*** SUPPLIED MATERIAL ***

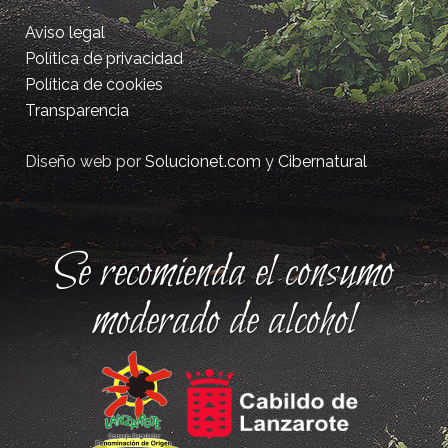
Aviso legal
Política de privacidad
Política de cookies
Transparencia
Diseño web por
Solucionet.com
y
Cibernatural
Se recomienda el consumo
moderado de alcohol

*** End of SUPPLIED MATERIAL ***

• **REQUIRED ACTION**: Where the string "Política" occurs in a line of the material above, copy the whole line.

• **SOLVED EXERCISE**:
Política de privacidad
Política de cookies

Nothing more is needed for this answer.